Wednesday, 19 January 2011

Blue Monday

Depending on who you read, the most depressing day of the year is either Monday 17th or Monday 24th January. Quite how they work this out goodness knows! Suffice to say, I think for all of us it's a strange time of the year. It's the time of the year for resolutions, predictions and promises.

For this coalition Government it seems to be a time for broken promises. I don't know enough about it to list them all, but off the top of my head I can think of a handful: EMA, VAT, NHS, child benefit changes and student loans. To be fair, it was only the Lib-Dems who promised to do away with student loans. The coalition has put them up three times over!

The point I'm making is, as promises, they've all been broken.

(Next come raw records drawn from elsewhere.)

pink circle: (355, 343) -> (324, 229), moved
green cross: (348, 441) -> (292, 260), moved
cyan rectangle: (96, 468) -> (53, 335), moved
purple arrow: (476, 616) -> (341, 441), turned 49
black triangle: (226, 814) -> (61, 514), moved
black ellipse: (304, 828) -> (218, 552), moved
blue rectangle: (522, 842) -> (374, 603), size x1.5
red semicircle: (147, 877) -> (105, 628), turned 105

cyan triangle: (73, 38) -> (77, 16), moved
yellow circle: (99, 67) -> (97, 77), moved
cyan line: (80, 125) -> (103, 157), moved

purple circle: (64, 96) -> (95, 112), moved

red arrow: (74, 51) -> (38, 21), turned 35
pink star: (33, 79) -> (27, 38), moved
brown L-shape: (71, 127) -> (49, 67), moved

The Education Maintenance Allowance
Michael Gove, the Education Secretary, said that the Labour lot were scaremongering when they said that the Tories would scrap it. It gets voted on today, (19th January) but it is almost a certainty to go through and they'll be abolished come the summer. Do we not want our population to be educated?

Child Benefit
David Cameron said he was going to leave it alone. Still it's only those who have one parent earning £40k or more that will go without - a broken promise nonetheless.

The coalition said that there would be no top-down reorganisation yet even though medical bodies, the Royal College of Nursing and the British Medical Association to name but two, are advising caution, Andrew Lansley the Health Minister, is boasting about the need for wholesale reorganisation and doing away with Primary Care Trusts at one fell swoop, another broken promise. The biggest shake up of the NHS in decades.

And then there's VAT
A month before the election, David Cameron said that his plans didn't involve an increase in VAT. Another broken promise. A two-and-a-half per cent increase in tax doesn't sound like very much (OK so the VAT doesn't go on food or children's clothes) but it's going to affect everything - all of the people, all over the country.

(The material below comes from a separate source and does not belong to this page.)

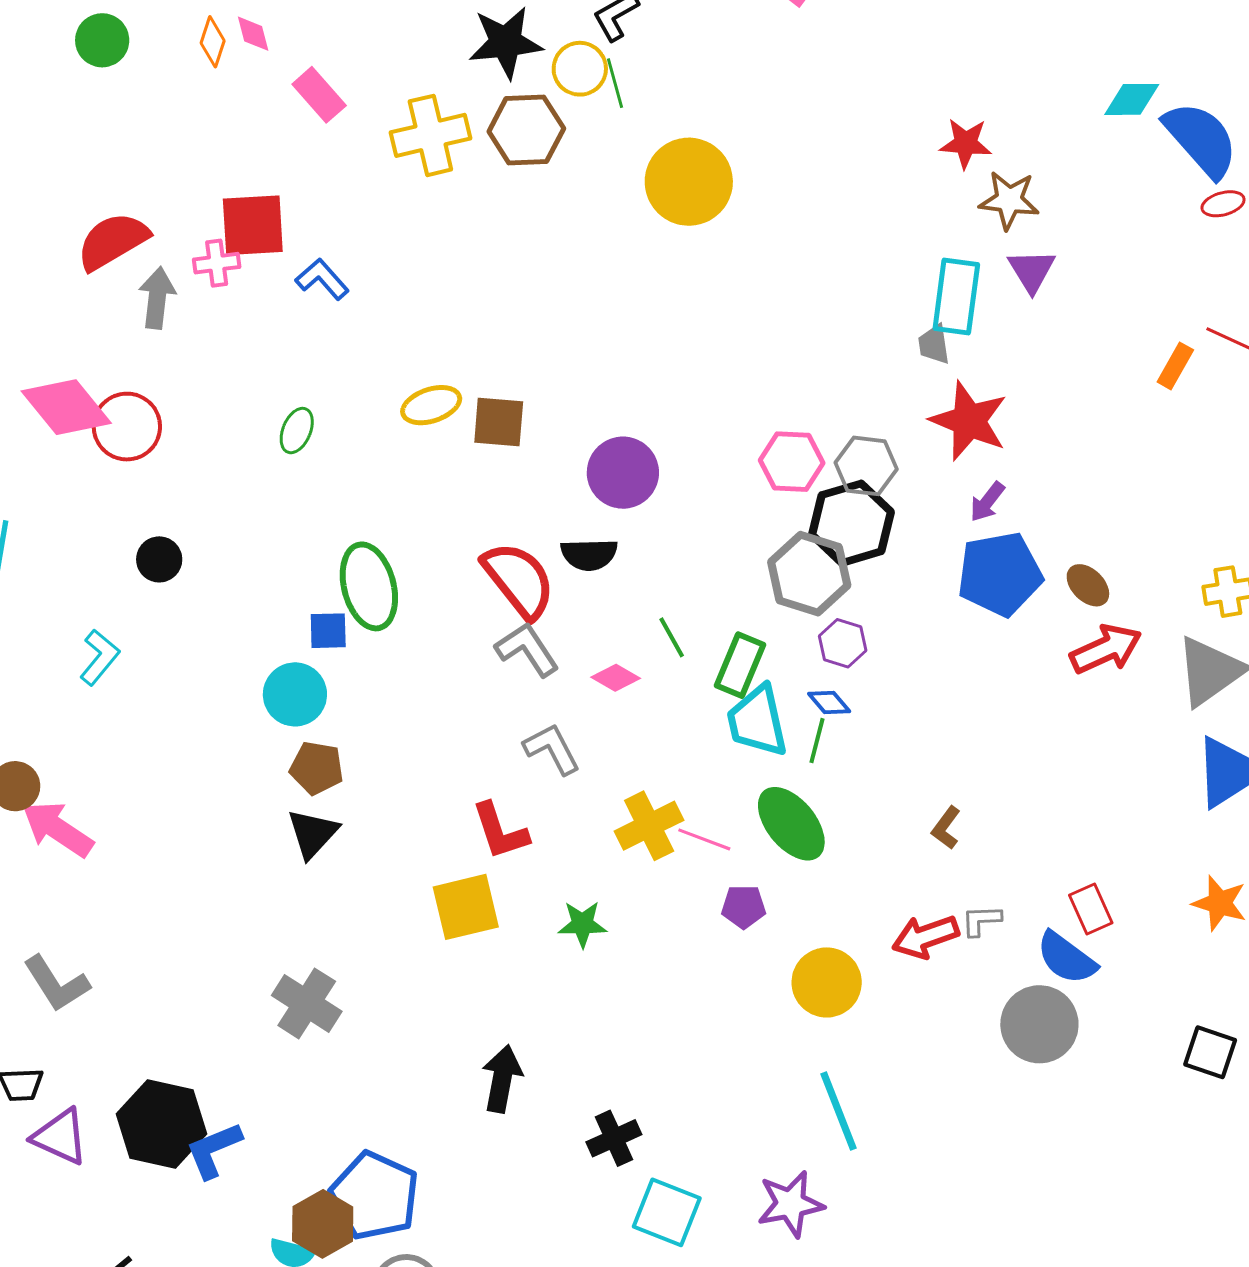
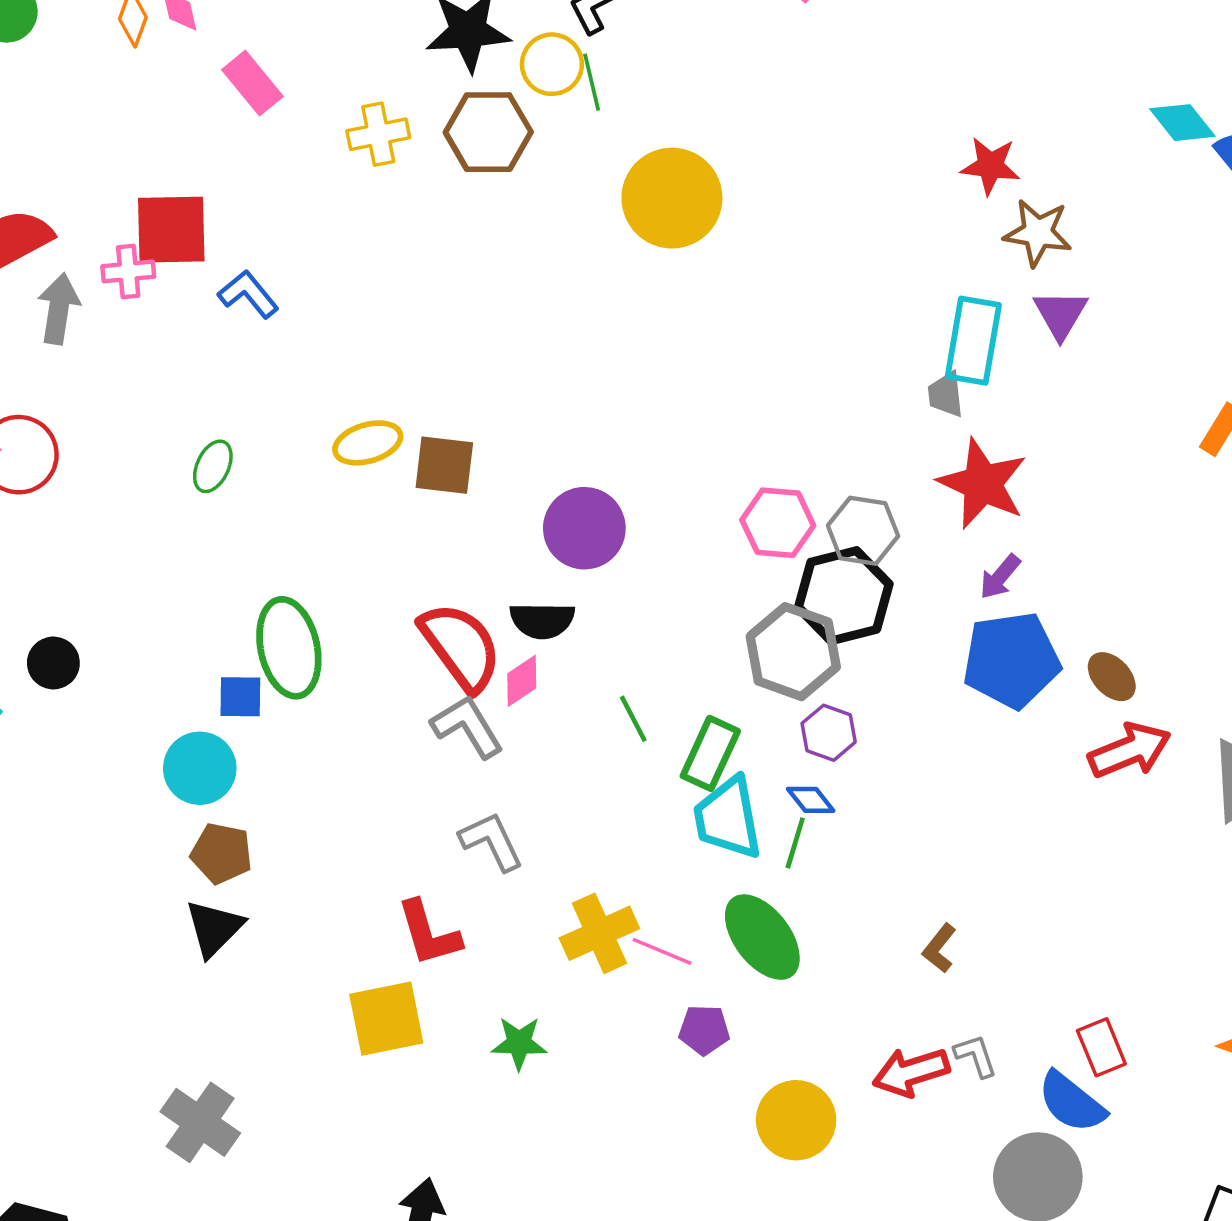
cyan diamond: (1132, 99) -> (1182, 123), turned 50
yellow cross: (430, 135) -> (378, 134), size x0.7
black circle: (159, 559) -> (53, 663), moved
pink diamond: (616, 678) -> (522, 681), moved, turned -66
gray L-shape: (981, 920) -> (976, 1056), turned 72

It is universally acknowledged that the cost of living is going up. I heard on the news one morning this week that Britain's rate of inflation is higher than that of Zimbabwe! The cost of food has risen, the cost of domestic fuel has risen and the cost of transport has risen. Both public transport and the cost of petrol/diesel.

But don't worry, you'll know just how unhappy you are
And this Government's latest wheeze to help us all to come to terms with this pain? David Cameron is going to spend £2 million and ask the Office of National Statistics to come up with a happiness index! I don't think any of us need £2 million to point out to Mr Cameron that if the cost of living is going up, we are all likely to be less happy.

Whatever next?
No-one seems to disagree that there are going to be huge job losses. Half a million in the public sector are to go in the next three or four years. The Government inadvertently owned up to this at the time of the Comprehensive Spending Review in October 2010. They have not revised this prediction in the three months since. Local Government cuts will start to hit in April and that, presumably, is when job losses will begin to kick in.

It is widely predicted that alongside these public sector job losses there will be a further half a million jobs to go in the private sector over the same time period. I think we can all recognise that there is an interdependency that goes on between these two sectors. So I guess we can see unemployment figures rising but how far, who knows? For some of us, more blue Mondays are on the cards.

Wednesday, 12 January 2011

Waiting lists....

I have lived where I live now for five and a half years. Six weeks before that my local council placed me on the housing waiting list. Due to fact that I am a single man and have no children I qualified to be on the list, but was not deemed to "be in priority need".

I feel I clearly understand this. It's bloody obvious that a single man in his forties is not in as MUCH need of housing as say, a single woman in her twenties with a toddler. Don't get me wrong, housing is a basic human need, we all need a roof over our heads.

I found out the other day, courtesy of Ken Livingstone in the local press, that the number of people who are on my local authority housing waiting list number 15,500. Is it any wonder that in the five-and-a-half years that I've been on that infernal list I've not heard a dicky-bird from my local council?

In the 2001 census the population of my north London borough was put at 202,824. Local estimates and surveys place a higher figure on that now. A study by the local council estimated it to be 223,171 in 2007. So I console myself with the thought that there are plenty worse off than me on that waiting list of 15,500.